Wednesday, May 18, 2016

Important Business Valuation Metrics

New investors are often bewildered and confused by the financial jargon of business valuation. Confusing, strangely named ratios can simply be Greek to a newcomer to the market. Here are three of the most basic business valuation metrics used by investors that you should know.

Market Capitalization

Market capitalization is the value of a publicly traded company based on current market prices. It is calculated by multiplying all outstanding shares by the share price. For example, you start up a company called XYZ, and you divide your company into 100 publicly traded shares. One share of XYZ costs $5 per share. Therefore, your market capitalization would be $500.

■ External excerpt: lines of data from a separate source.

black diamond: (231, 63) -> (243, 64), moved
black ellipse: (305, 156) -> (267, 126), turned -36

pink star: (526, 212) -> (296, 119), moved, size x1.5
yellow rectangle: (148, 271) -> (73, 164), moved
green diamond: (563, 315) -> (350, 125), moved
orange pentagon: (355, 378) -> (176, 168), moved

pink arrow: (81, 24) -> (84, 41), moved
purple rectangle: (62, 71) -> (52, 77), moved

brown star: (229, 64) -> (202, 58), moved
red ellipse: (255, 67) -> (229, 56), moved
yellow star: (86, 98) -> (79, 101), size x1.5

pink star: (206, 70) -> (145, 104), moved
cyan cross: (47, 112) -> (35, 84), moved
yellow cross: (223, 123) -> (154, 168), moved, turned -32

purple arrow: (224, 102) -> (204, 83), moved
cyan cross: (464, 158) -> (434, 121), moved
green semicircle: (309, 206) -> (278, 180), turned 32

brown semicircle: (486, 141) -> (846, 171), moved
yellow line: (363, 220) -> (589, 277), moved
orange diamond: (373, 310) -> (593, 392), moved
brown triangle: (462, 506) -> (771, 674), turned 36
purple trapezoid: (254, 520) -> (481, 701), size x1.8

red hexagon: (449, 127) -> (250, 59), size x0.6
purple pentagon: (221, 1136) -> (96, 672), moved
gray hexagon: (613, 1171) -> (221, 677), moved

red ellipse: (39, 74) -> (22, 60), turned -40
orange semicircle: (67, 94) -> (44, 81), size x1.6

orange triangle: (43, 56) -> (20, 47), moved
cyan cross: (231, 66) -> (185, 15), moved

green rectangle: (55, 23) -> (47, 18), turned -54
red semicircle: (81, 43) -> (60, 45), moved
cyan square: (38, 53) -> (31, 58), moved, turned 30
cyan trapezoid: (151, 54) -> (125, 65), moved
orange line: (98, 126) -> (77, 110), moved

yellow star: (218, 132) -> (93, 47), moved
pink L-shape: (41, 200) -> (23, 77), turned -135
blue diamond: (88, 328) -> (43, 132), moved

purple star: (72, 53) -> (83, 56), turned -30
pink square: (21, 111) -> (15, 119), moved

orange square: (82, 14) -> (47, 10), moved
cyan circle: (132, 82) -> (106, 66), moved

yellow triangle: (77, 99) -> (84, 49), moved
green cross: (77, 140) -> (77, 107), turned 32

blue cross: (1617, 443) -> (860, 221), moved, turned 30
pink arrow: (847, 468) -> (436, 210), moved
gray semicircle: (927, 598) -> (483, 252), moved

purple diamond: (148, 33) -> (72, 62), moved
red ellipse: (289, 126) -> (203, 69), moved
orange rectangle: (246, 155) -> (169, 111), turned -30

There are four categories for market capitalization:
  • Large Cap companies have a market cap of over $10 billion.
  • Mid Cap companies have one between $2 to $10 billion.
  • Small Cap companies have one between $300 million to $2 billion.
  • Micro Cap companies have one under $300 million.
Market capitalization can be deceiving and must be measured in correlation to other important business metrics. Just because a company’s market cap is soaring doesn't necessarily mean that it is justified - it just means that the stock price is increasing at a rapid pace, thus increasing the company’s weight.

Price-to-Book Ratio

Let’s say your company, XYZ, has $500 in available cash. Remember that you issued 100 shares at $5 each. In this situation, the price-to-book ratio is now 1. That means that for each outstanding share, there is $5 in cash to back it up. It is calculated by dividing the share price by the cash (book) value per share. Let’s say your company’s shares increase in value to $10, but you still only have $500 in cash. Dividing $10 by $5 would now give the company a price-to-book ratio of 2.

Legendary investors such as Benjamin Graham and Warren Buffett have been followers of the book value principle. Graham famously taught that if a company is fundamentally sound and its price-to-book ratio falls below 1.0, then it is a good value investment, since logically, barring other capital losses, a company’s stock price should be worth at least its book value, if not higher.